Islamabad’s relentless proxy war against India continues unabated, fueled by a shocking global silence from key international bodies. A hard-hitting new report exposes how Pakistan’s terror networks, particularly Jaish-e-Mohammed (JeM), thrive despite UN sanctions, orchestrating deadly attacks like the Pahalgam massacre and the Red Fort suicide bombing.
The report, penned by former Indian Army officer Nilesh Kunwar for Eurasia Review, pulls no punches. It slams the UN Security Council’s 1267 Sanctions Monitoring Committee as a ‘paper tiger’—a toothless entity that merely echoes member states’ inputs without verification or action. The committee’s 37th report links JeM to the April 22, 2025, Pahalgam attack and the November 9, 2025, Red Fort car bomb blast near India’s capital. Yet, it stops short of authoritative condemnation, weakly noting these as developments ‘noted by one member state’—India.
Kunwar argues this limp response emboldens Islamabad. Despite Pakistan’s false claims of dismantling JeM, concrete evidence from India’s Operation Sindoor airstrike on May 7 last year in Bahawalpur devastated the group’s headquarters, sparking internal discord. JeM chief Masood Azhar himself admitted losing 10 family members, underscoring the group’s survival and resurgence in Pakistan.
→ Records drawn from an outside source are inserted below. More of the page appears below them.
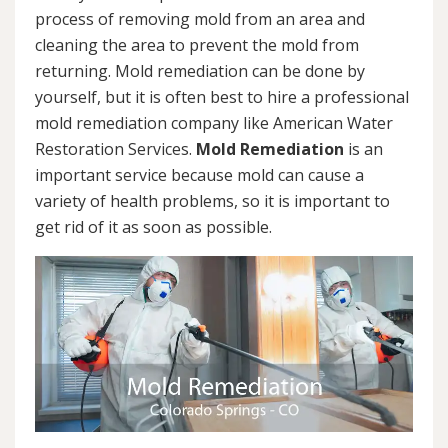
process of removing mold from an area and
cleaning the area to prevent the mold from
returning. Mold remediation can be done by
yourself, but it is often best to hire a professional
mold remediation company like American Water
Restoration Services.
Mold Remediation
is an
important service because mold can cause a
variety of health problems, so it is important to
get rid of it as soon as possible.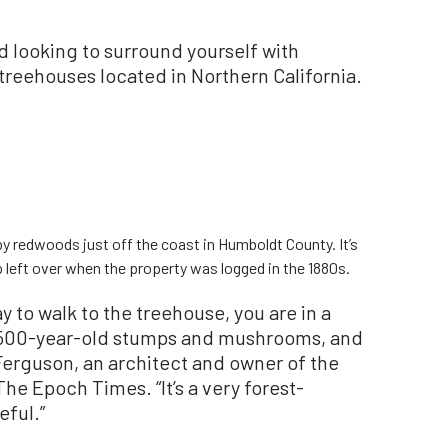
nd looking to surround yourself with
 treehouses located in Northern California.
 by redwoods just off the coast in Humboldt County. It’s
 left over when the property was logged in the 1880s.
y to walk to the treehouse, you are in a
 1,500-year-old stumps and mushrooms, and
e Ferguson, an architect and owner of the
he Epoch Times. “It’s a very forest-
eful.”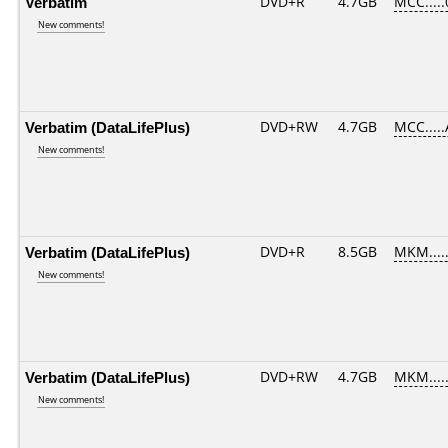
Verbatim
DVD+R
4.7GB
MCC....
New comments!
Verbatim (DataLifePlus)
DVD+RW
4.7GB
MCC....
New comments!
Verbatim (DataLifePlus)
DVD+R
8.5GB
MKM....
New comments!
Verbatim (DataLifePlus)
DVD+RW
4.7GB
MKM....
New comments!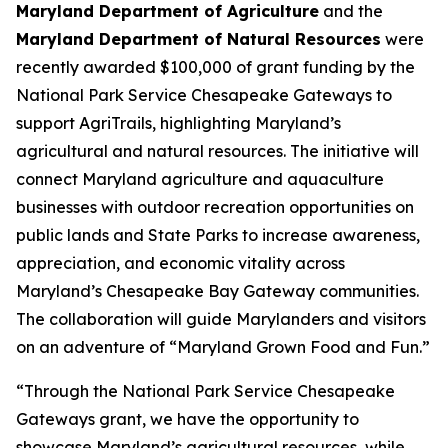
Maryland Department of Agriculture
and the
Maryland Department of Natural Resources
were
recently awarded $100,000 of grant funding by the
National Park Service Chesapeake Gateways to
support AgriTrails, highlighting Maryland’s
agricultural and natural resources. The initiative will
connect Maryland agriculture and aquaculture
businesses with outdoor recreation opportunities on
public lands and State Parks to increase awareness,
appreciation, and economic vitality across
Maryland’s Chesapeake Bay Gateway communities.
The collaboration will guide Marylanders and visitors
on an adventure of “Maryland Grown Food and Fun.”
“Through the National Park Service Chesapeake
Gateways grant, we have the opportunity to
showcase Maryland’s agricultural resources, while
India’s intelligence strikes gold again with the bust of a ‘white-collar’ terror module at Al-Falah University in Faridabad, led mostly by doctors. This network’s suicide car bomb near Red Fort on November 10 confirms JeM’s persistent infiltration attempts into India.
The report urges India to fortify its counter-terrorism framework beyond military strikes. Non-kinetic measures—diplomatic, economic, and informational—must impose crippling costs on Pakistan. While the UN committee lacks muscle, its reports offer diplomatic leverage, validating New Delhi’s irrefutable claims against Islamabad’s denials.
As proxy threats escalate, the world must end its complicity. India’s resolve to counter terror head-on sets a precedent, but global accountability is the missing piece to dismantle Pakistan’s terror factory once and for all.